▸ Task item
Looking at the data that follows, count the lines containing the word "coordinates" and write down only that count.

▸ Extracted material

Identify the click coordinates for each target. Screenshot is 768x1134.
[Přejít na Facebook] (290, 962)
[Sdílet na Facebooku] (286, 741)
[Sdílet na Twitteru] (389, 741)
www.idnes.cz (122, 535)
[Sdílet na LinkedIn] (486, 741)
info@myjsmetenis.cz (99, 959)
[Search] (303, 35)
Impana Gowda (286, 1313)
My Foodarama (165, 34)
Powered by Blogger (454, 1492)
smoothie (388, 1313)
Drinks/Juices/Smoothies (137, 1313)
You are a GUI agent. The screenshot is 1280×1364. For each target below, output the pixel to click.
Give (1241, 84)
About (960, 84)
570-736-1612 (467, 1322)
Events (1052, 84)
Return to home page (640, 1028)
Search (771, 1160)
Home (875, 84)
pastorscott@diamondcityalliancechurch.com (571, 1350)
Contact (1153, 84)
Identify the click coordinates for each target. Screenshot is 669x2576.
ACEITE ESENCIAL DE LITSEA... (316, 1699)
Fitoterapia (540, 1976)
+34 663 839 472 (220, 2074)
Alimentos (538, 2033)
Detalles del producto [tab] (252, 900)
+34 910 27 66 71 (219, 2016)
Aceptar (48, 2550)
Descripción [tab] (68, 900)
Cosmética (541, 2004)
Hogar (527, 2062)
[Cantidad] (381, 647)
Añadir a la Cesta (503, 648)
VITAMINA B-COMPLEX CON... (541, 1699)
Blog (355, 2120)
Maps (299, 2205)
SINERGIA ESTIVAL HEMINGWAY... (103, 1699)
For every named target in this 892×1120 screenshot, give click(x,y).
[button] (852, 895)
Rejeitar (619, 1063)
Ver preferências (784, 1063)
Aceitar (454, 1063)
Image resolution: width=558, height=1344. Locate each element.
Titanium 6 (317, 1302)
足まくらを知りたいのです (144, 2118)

▸ Response to the exercise
2